▶ _Task item_:
Your answer must be an exact copy of the listing, with the images left out.
• • • • •
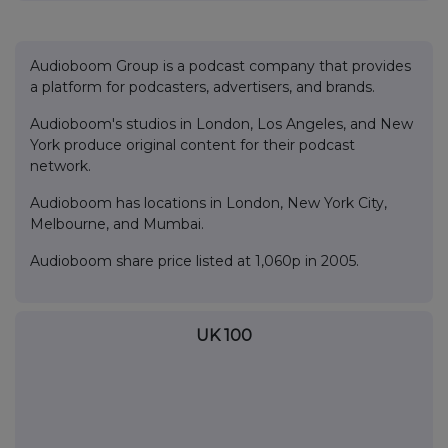
Audioboom Group is a podcast company that provides
a platform for podcasters, advertisers, and brands.
Audioboom's studios in London, Los Angeles, and New
York produce original content for their podcast
network.
Audioboom has locations in London, New York City,
Melbourne, and Mumbai.
Audioboom share price listed at 1,060p in 2005.
UK 100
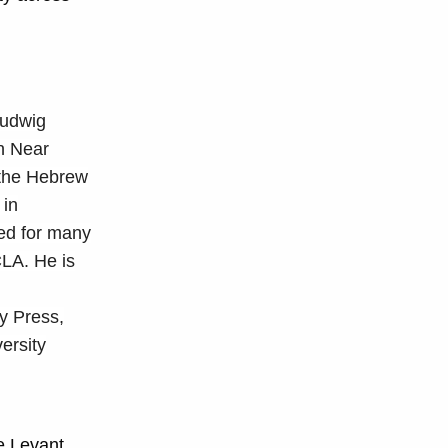
Ludwig
in Near
 the Hebrew
 in
ved for many
LA. He is
y Press,
ersity
e Levant,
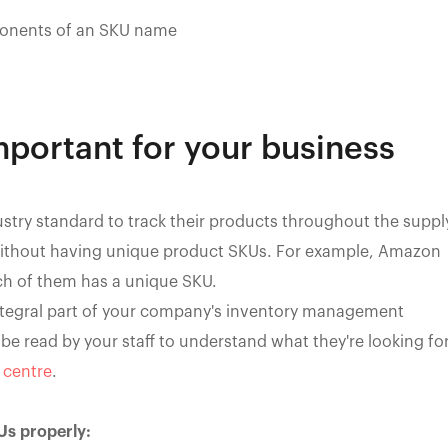
nents of an SKU name
portant for your business
try standard to track their products throughout the suppl
 without having unique product SKUs. For example, Amazon
ach of them has a unique SKU.
integral part of your company's inventory management
e read by your staff to understand what they're looking fo
t centre
.
Us properly:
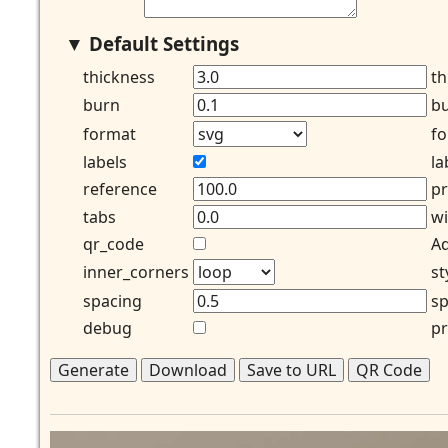
Default Settings
thickness
th
burn
bu
format
fo
labels
la
reference
pr
tabs
wi
qr_code
Ad
inner_corners
st
spacing
sp
debug
pr
Generate
Download
Save to URL
QR Code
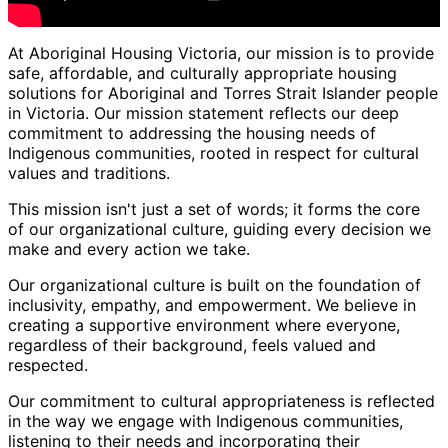
At Aboriginal Housing Victoria, our mission is to provide
safe, affordable, and culturally appropriate housing
solutions for Aboriginal and Torres Strait Islander people
in Victoria. Our mission statement reflects our deep
commitment to addressing the housing needs of
Indigenous communities, rooted in respect for cultural
values and traditions.
This mission isn't just a set of words; it forms the core
of our organizational culture, guiding every decision we
make and every action we take.
Our organizational culture is built on the foundation of
inclusivity, empathy, and empowerment. We believe in
creating a supportive environment where everyone,
regardless of their background, feels valued and
respected.
Our commitment to cultural appropriateness is reflected
in the way we engage with Indigenous communities,
listening to their needs and incorporating their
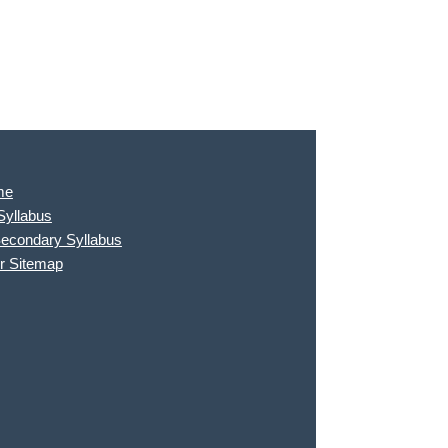
me
Syllabus
Secondary Syllabus
r Sitemap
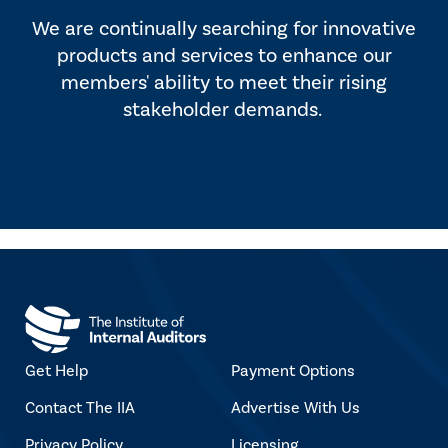
We are continually searching for innovative
products and services to enhance our
members' ability to meet their rising
stakeholder demands.
Get Help
Payment Options
Contact The IIA
Advertise With Us
Privacy Policy
Licensing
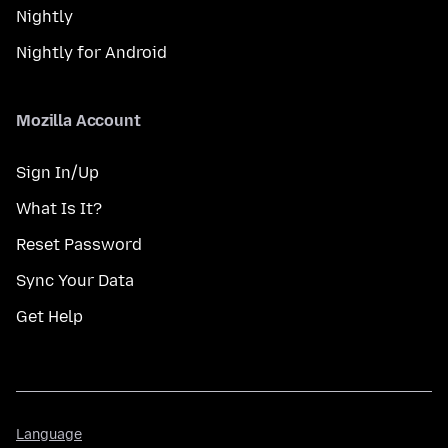
Nightly
Nightly for Android
Mozilla Account
Sign In/Up
What Is It?
Reset Password
Sync Your Data
Get Help
Language
Language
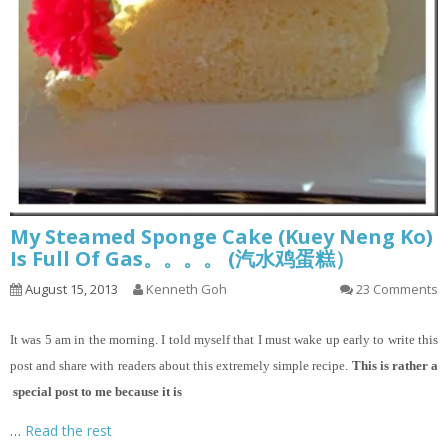
My Steamed Sponge Cake (Kuey Neng Ko)
Is Full Of Gas。。。。 (汽水鸡蛋糕）
August 15, 2013
Kenneth Goh
23 Comments
It
was 5 am in the morning. I told myself that I must wake up early to write this
post and share with readers about this extremely simple recipe.
This is rather a
special post to me because it is
…
Read the rest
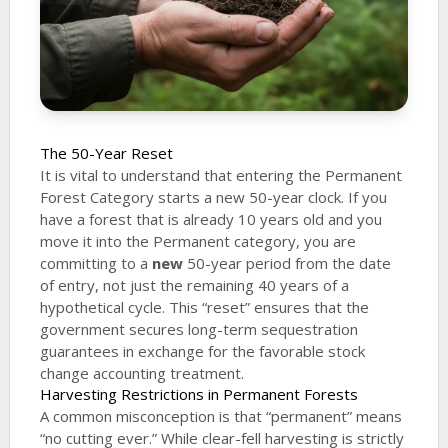
The 50-Year Reset
It is vital to understand that entering the Permanent
Forest Category starts a new 50-year clock. If you
have a forest that is already 10 years old and you
move it into the Permanent category, you are
committing to a
new
50-year period from the date
of entry, not just the remaining 40 years of a
hypothetical cycle. This “reset” ensures that the
government secures long-term sequestration
guarantees in exchange for the favorable stock
change accounting treatment.
Harvesting Restrictions in Permanent Forests
A common misconception is that “permanent” means
“no cutting ever.” While clear-fell harvesting is strictly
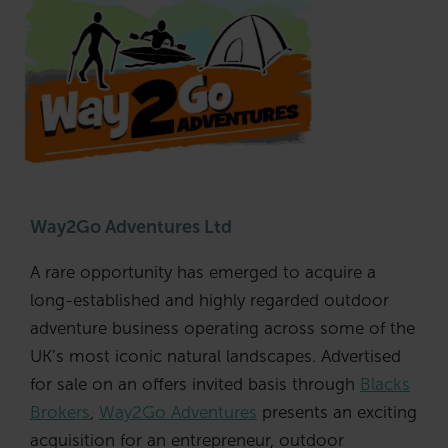
Way2Go Adventures Ltd
A rare opportunity has emerged to acquire a
long-established and highly regarded outdoor
adventure business operating across some of the
UK’s most iconic natural landscapes. Advertised
for sale on an offers invited basis through
Blacks
Brokers
,
Way2Go Adventures
presents an exciting
acquisition for an entrepreneur, outdoor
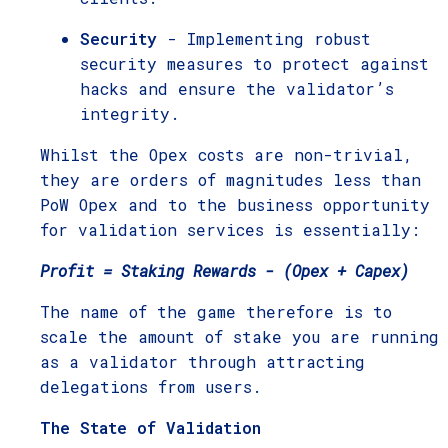
Security
- Implementing robust
security measures to protect against
hacks and ensure the validator’s
integrity.
Whilst the Opex costs are non-trivial,
they are orders of magnitudes less than
PoW Opex and to the business opportunity
for validation services is essentially:
Profit = Staking Rewards - (Opex + Capex)
The name of the game therefore is to
scale the amount of stake you are running
as a validator through attracting
delegations from users.
The State of Validation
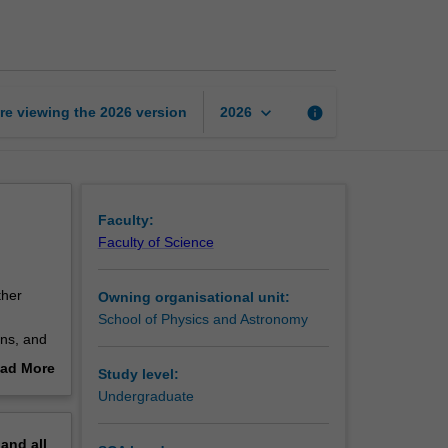
and
quantum
physics
page
keyboard_arrow_down
re viewing the
2026
version
info
2026
Faculty:
Faculty of Science
ther
Owning organisational unit:
School of Physics and Astronomy
ons, and
between
ad More
Study level:
uction to
out
Undergraduate
l learn
erview
ght,
pand
all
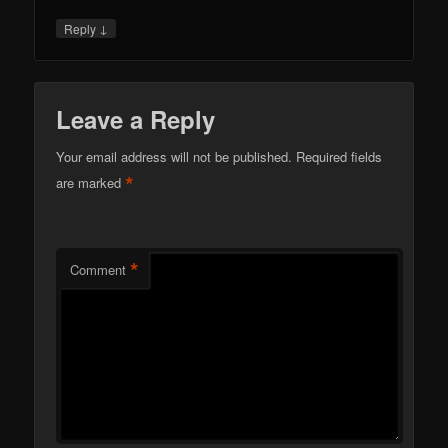
↓
Reply
Leave a Reply
Your email address will not be published.
Required fields
*
are marked
*
Comment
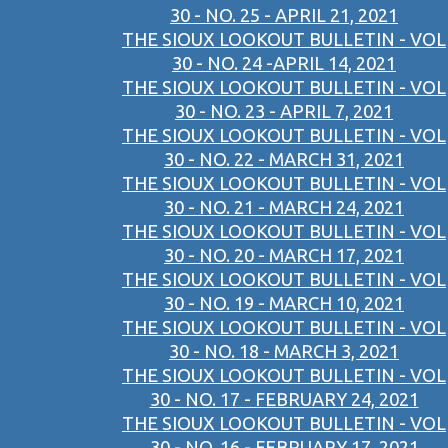
30 - NO. 25 - APRIL 21, 2021
THE SIOUX LOOKOUT BULLETIN - VOL
30 - NO. 24 -APRIL 14, 2021
THE SIOUX LOOKOUT BULLETIN - VOL
30 - NO. 23 - APRIL 7, 2021
THE SIOUX LOOKOUT BULLETIN - VOL
30 - NO. 22 - MARCH 31, 2021
THE SIOUX LOOKOUT BULLETIN - VOL
30 - NO. 21 - MARCH 24, 2021
THE SIOUX LOOKOUT BULLETIN - VOL
30 - NO. 20 - MARCH 17, 2021
THE SIOUX LOOKOUT BULLETIN - VOL
30 - NO. 19 - MARCH 10, 2021
THE SIOUX LOOKOUT BULLETIN - VOL
30 - NO. 18 - MARCH 3, 2021
THE SIOUX LOOKOUT BULLETIN - VOL
30 - NO. 17 - FEBRUARY 24, 2021
THE SIOUX LOOKOUT BULLETIN - VOL
30 - NO. 16 - FEBRUARY 17, 2021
• • • • •
▶ _Your solution_:
Audioboom Group is a podcast company that provides
a platform for podcasters, advertisers, and brands.
Audioboom's studios in London, Los Angeles, and New
York produce original content for their podcast
network.
Audioboom has locations in London, New York City,
Melbourne, and Mumbai.
Audioboom share price listed at 1,060p in 2005.
UK 100
Ludwig
in Near
 the Hebrew
 in
ved for many
LA. He is
y Press,
ersity
e Levant,
nents of an SKU name
portant for your business
try standard to track their products throughout the suppl
 without having unique product SKUs. For example, Amazon
ach of them has a unique SKU.
integral part of your company's inventory management
e read by your staff to understand what they're looking fo
t centre
.
Us properly:
Default Settings
thickness
th
burn
bu
format
fo
labels
la
reference
pr
tabs
wi
qr_code
Ad
inner_corners
st
spacing
sp
debug
pr
Generate
Download
Save to URL
QR Code
At Aboriginal Housing Victoria, our mission is to provide
safe, affordable, and culturally appropriate housing
solutions for Aboriginal and Torres Strait Islander people
in Victoria. Our mission statement reflects our deep
commitment to addressing the housing needs of
Indigenous communities, rooted in respect for cultural
values and traditions.
This mission isn't just a set of words; it forms the core
of our organizational culture, guiding every decision we
make and every action we take.
Our organizational culture is built on the foundation of
inclusivity, empathy, and empowerment. We believe in
creating a supportive environment where everyone,
regardless of their background, feels valued and
respected.
Our commitment to cultural appropriateness is reflected
in the way we engage with Indigenous communities,
listening to their needs and incorporating their
me
Syllabus
Secondary Syllabus
r Sitemap
We are continually searching for innovative
products and services to enhance our
members' ability to meet their rising
stakeholder demands.
Get Help
Payment Options
Contact The IIA
Advertise With Us
Privacy Policy
Licensing
Nightly
Nightly for Android
Mozilla Account
Sign In/Up
What Is It?
Reset Password
Sync Your Data
Get Help
Language
Language
My Steamed Sponge Cake (Kuey Neng Ko)
Is Full Of Gas。。。。 (汽水鸡蛋糕）
August 15, 2013
Kenneth Goh
23 Comments
It
was 5 am in the morning. I told myself that I must wake up early to write this
post and share with readers about this extremely simple recipe.
This is rather a
special post to me because it is
…
Read the rest
The 50-Year Reset
It is vital to understand that entering the Permanent
Forest Category starts a new 50-year clock. If you
have a forest that is already 10 years old and you
move it into the Permanent category, you are
committing to a
new
50-year period from the date
of entry, not just the remaining 40 years of a
hypothetical cycle. This “reset” ensures that the
government secures long-term sequestration
guarantees in exchange for the favorable stock
change accounting treatment.
Harvesting Restrictions in Permanent Forests
A common misconception is that “permanent” means
“no cutting ever.” While clear-fell harvesting is strictly
Way2Go Adventures Ltd
A rare opportunity has emerged to acquire a
long-established and highly regarded outdoor
adventure business operating across some of the
UK’s most iconic natural landscapes. Advertised
for sale on an offers invited basis through
Blacks
Brokers
,
Way2Go Adventures
presents an exciting
acquisition for an entrepreneur, outdoor
Security
- Implementing robust
security measures to protect against
hacks and ensure the validator’s
integrity.
Whilst the Opex costs are non-trivial,
they are orders of magnitudes less than
PoW Opex and to the business opportunity
for validation services is essentially:
Profit = Staking Rewards - (Opex + Capex)
The name of the game therefore is to
scale the amount of stake you are running
as a validator through attracting
delegations from users.
The State of Validation
and
quantum
physics
page
keyboard_arrow_down
re viewing the
2026
version
info
2026
Faculty:
Faculty of Science
ther
Owning organisational unit:
School of Physics and Astronomy
ons, and
between
ad More
Study level:
uction to
out
Undergraduate
l learn
erview
ght,
pand
all
↓
Reply
Leave a Reply
Your email address will not be published.
Required fields
*
are marked
*
Comment
30 - NO. 25 - APRIL 21, 2021
THE SIOUX LOOKOUT BULLETIN - VOL
30 - NO. 24 -APRIL 14, 2021
THE SIOUX LOOKOUT BULLETIN - VOL
30 - NO. 23 - APRIL 7, 2021
THE SIOUX LOOKOUT BULLETIN - VOL
30 - NO. 22 - MARCH 31, 2021
THE SIOUX LOOKOUT BULLETIN - VOL
30 - NO. 21 - MARCH 24, 2021
THE SIOUX LOOKOUT BULLETIN - VOL
30 - NO. 20 - MARCH 17, 2021
THE SIOUX LOOKOUT BULLETIN - VOL
30 - NO. 19 - MARCH 10, 2021
THE SIOUX LOOKOUT BULLETIN - VOL
30 - NO. 18 - MARCH 3, 2021
THE SIOUX LOOKOUT BULLETIN - VOL
30 - NO. 17 - FEBRUARY 24, 2021
THE SIOUX LOOKOUT BULLETIN - VOL
30 - NO. 16 - FEBRUARY 17, 2021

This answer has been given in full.